How ceaseless the violence against Irish women and children has been across the decades.

Teachers have some small contributions to make in changing this culture. Discussions about sex and consent, respect and equality should exist along the very spine of our education system. And yet, in many schools in Ireland of all places, of all places, we curtail these conversations. We curtail the role of the educator. The State proactively silences open conversations about sex and consent and pornography. Ethos trumps freedom. The State permits 90% of its primary schools to teach Flourish, a programme designed by the Irish Catholic Bishop’s conference, a group of celibate men.

The same programme tells small girls that they are perfectly designed to procreate with God. It denies them bodily autonomy and it tells them what a family should look like.

There is no room for God or silence in how Ireland discusses sex.

The Union of Students Ireland (USI) surveyed 6,000 people last year and found that 30% of female college students had experienced non-consensual sexual penetration. NUI Galway surveyed over 600 secondary school students and found that only 58% of boys felt verbal consent was necessary, 67% of girls said the same.

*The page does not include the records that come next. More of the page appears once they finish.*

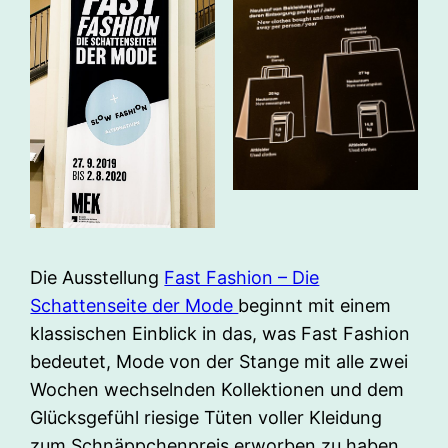
Die Ausstellung
Fast Fashion – Die
Schattenseite der Mode
beginnt mit einem
klassischen Einblick in das, was Fast Fashion
bedeutet, Mode von der Stange mit alle zwei
Wochen wechselnden Kollektionen und dem
Glücksgefühl riesige Tüten voller Kleidung
zum Schnäppchenpreis erworben zu haben.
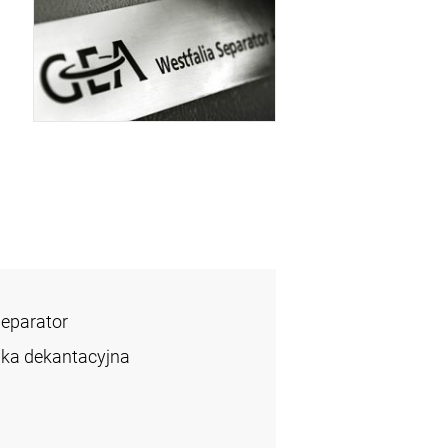
Separator
ka dekantacyjna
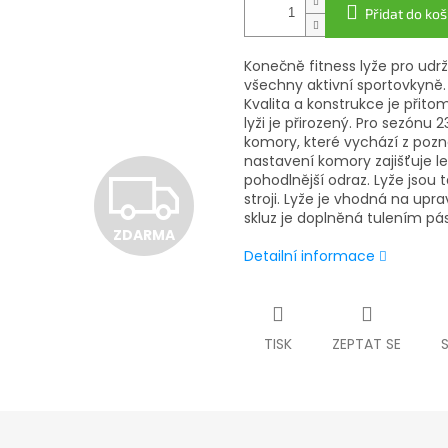
Přidat do koš
Konečně fitness lyže pro udr
všechny aktivní sportovkyně. 
Kvalita a konstrukce je přit
lyži je přirozený. Pro sezónu
komory, které vychází z poz
nastavení komory zajišťuje lepš
Z
pohodlnější odraz. Lyže jsou
stroji. Lyže je vhodná na upra
skluz je doplněná tulením p
ZDARMA
D
Detailní informace
A
TISK
ZEPTAT SE
R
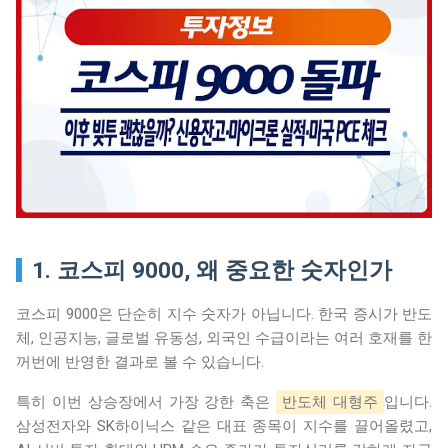
1. 코스피 9000, 왜 중요한 숫자인가
코스피 9000은 단순히 지수 숫자가 아닙니다. 한국 증시가 반도
체, 인공지능, 글로벌 유동성, 외국인 수급이라는 여러 호재를 한
꺼번에 반영한 결과로 볼 수 있습니다.
특히 이번 상승장에서 가장 강한 축은
반도체 대형주
입니다.
삼성전자와 SK하이닉스 같은 대표 종목이 지수를 끌어올렸고,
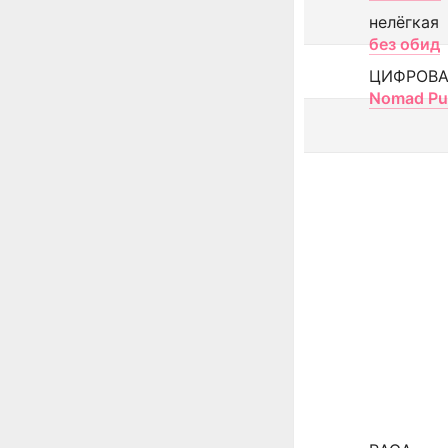
нелёгкая
без обид
ЦИФРОВА
Nomad Pu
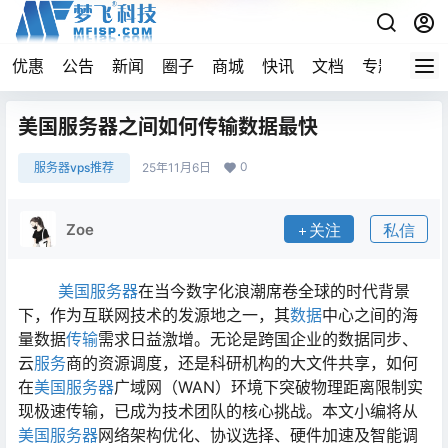
优惠
公告
新闻
圈子
商城
快讯
文档
专题
导航
美国服务器之间如何传输数据最快
0
服务器vps推荐
25年11月6日
Zoe
关注
私信
美国服务器
在当今数字化浪潮席卷全球的时代背景
下，作为互联网技术的发源地之一，其
数据
中心之间的海
量数据
传输
需求日益激增。无论是跨国企业的数据同步、
云
服务
商的资源调度，还是科研机构的大文件共享，如何
在
美国服务器
广域网（WAN）环境下突破物理距离限制实
现极速传输，已成为技术团队的核心挑战。本文小编将从
美国服务器
网络架构优化、协议选择、硬件加速及智能调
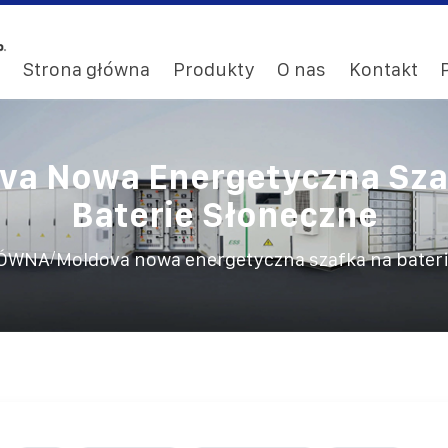
Strona główna
Produkty
O nas
Kontakt
va Nowa Energetyczna Sza
Baterie Słoneczne
/
ŁÓWNA
Moldova nowa energetyczna szafka na bater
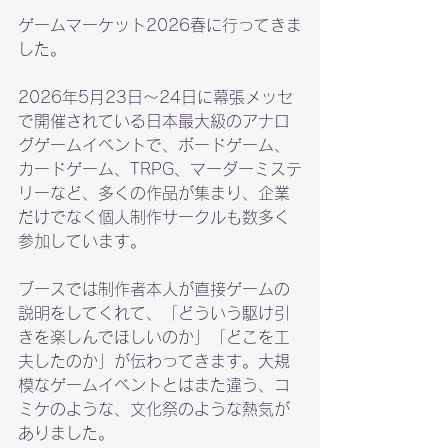
ゲームマーケット2026春に行ってきま
した。
2026年5月23日〜24日に幕張メッセ
で開催されている日本最大級のアナロ
グゲームイベントで、ボードゲーム、
カードゲーム、TRPG、マーダーミステ
リーなど、多くの作品が集まり、企業
だけでなく個人制作サークルも数多く
参加しています。
ブースでは制作者本人が直接ゲームの
説明をしてくれて、「どういう駆け引
きを楽しんでほしいのか」「どこを工
夫したのか」が伝わってきます。大規
模なゲームイベントとはまた違う、コ
ミケのような、文化祭のような熱気が
ありました。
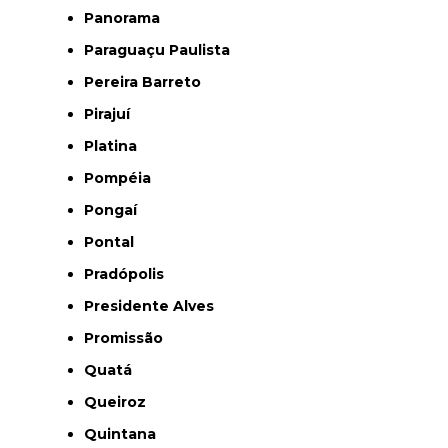
Panorama
Paraguaçu Paulista
Pereira Barreto
Pirajuí
Platina
Pompéia
Pongaí
Pontal
Pradópolis
Presidente Alves
Promissão
Quatá
Queiroz
Quintana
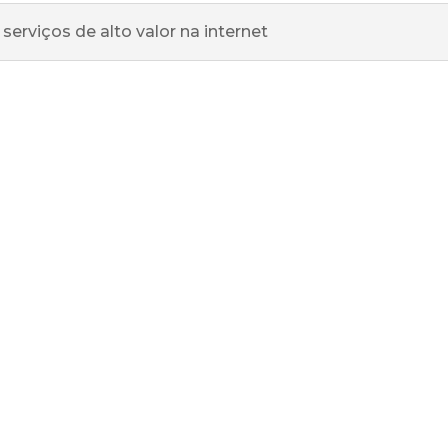
serviços de alto valor na internet
com alguma dúvida? Entre em contato pelo botão do whatsapp 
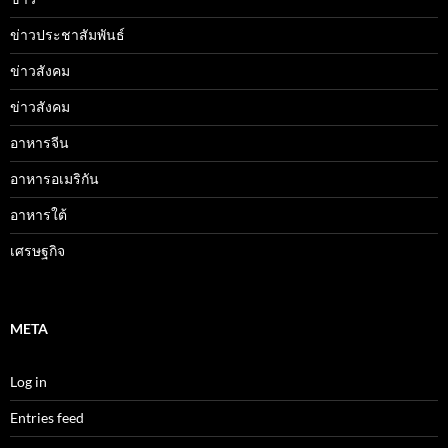
ข่าวประชาสัมพันธ์
ข่าวสังคม
ข่าวสังคม
อาหารจีน
อาหารอเมริกัน
อาหารใต้
เศรษฐกิจ
META
Log in
Entries feed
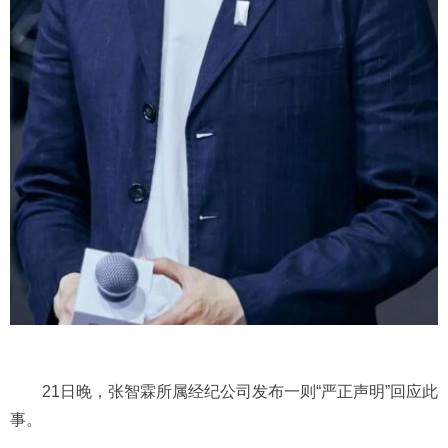
21日晚，张智霖所属经纪公司发布一则“严正声明”回应此
事。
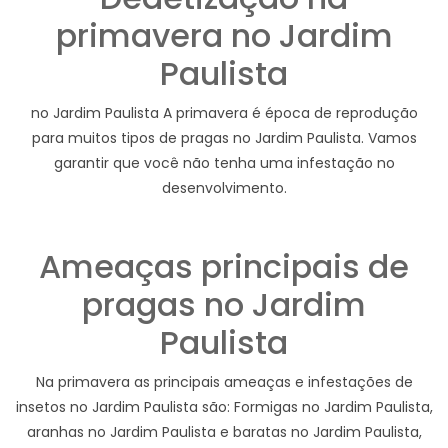
primavera no Jardim
Paulista
no Jardim Paulista A primavera é época de reprodução
para muitos tipos de pragas no Jardim Paulista. Vamos
garantir que você não tenha uma infestação no
desenvolvimento.
Ameaças principais de
pragas no Jardim
Paulista
Na primavera as principais ameaças e infestações de
insetos no Jardim Paulista são: Formigas no Jardim Paulista,
aranhas no Jardim Paulista e baratas no Jardim Paulista,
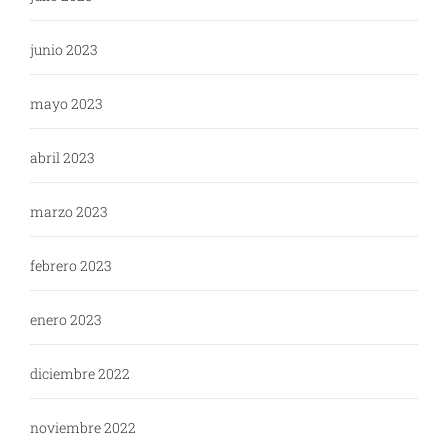
junio 2023
mayo 2023
abril 2023
marzo 2023
febrero 2023
enero 2023
diciembre 2022
noviembre 2022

Open, secular relationship and sex education is essential for Ireland to change its gruesome legacy of violence against women and children.

Last Friday, Pat Kenny’s Newstalk decided to explore the importance of Catholic schooling for Irish parents. They invited David Quinn, the director of the Iona Institute to speak. Just him. He confidently declared that most parents are happy to go along with a ‘catholic lite’ school system, suggesting that a removal of the sacraments would be an inconvenience. Yet every single message sent into the show from listeners, from Irish parents, seemed to say otherwise.

What people fail, or indeed refuse, to see is the line between this censorship of education, this societal laziness, and the continuation of abuse in our country. 

It is not simply about sacraments and the inconvenience of doing them ourselves. The integrated curriculum, the influence of Catholicism on other subjects, like relationship and sex education is something we need to acknowledge. We tell ourselves Ireland is known internationally for our education system — for the lauded Leaving Certificate. We forget we are far better known for the horrors of the Magdalene Laundries.

I read about proposed changes in the primary curriculum with some relish this week until I read the small print. The plan, to be finalised by 2026, is to reduce the teaching of faith formation by half an hour a week. Such reforms offer too little, too late, for too many.

Nuala O Faolain’s comment came back to me this week when I read Ms Justice Deirdre Murphy’s sentencing in the case of a young man raping his small cousin. The man received a suspended sentence and was advised to stay away from young children for five years. One of Justice Deirdre Murphy’s stellar recommendations was for primary schools to address pornography.

The 19-year-old is guilty of seven Section 4 rapes and 10 sexual assault offences. Research indicates that child molesters have the highest risk of sexual reoffending.

Ms Justice Deirdre Murphy suggests that schools and teachers might magic this blight away by addressing it in our censored Catholic classrooms. Her comment came a week before CBS Primary school in Wexford was ordered to re-open, reversing a decision made by the board of management and despite having over 30 cases of Covid-19.

Our judicial system gives schools impossible tasks to complete while our State denies the same schools basic autonomy and respect.

If we really cared about protecting women, vulnerable children, and vulnerable men, we’d demand open conversations in our schools, and we would expect nothing but the most robust and consistent supports for our staff and students. We have a very long road and a constant struggle ahead. Young people deserve open, age-appropriate discussions in our schools. They deserve a judicial system that doesn’t sweep problems under the school gates. They deserve far better than what they’re getting. We all do.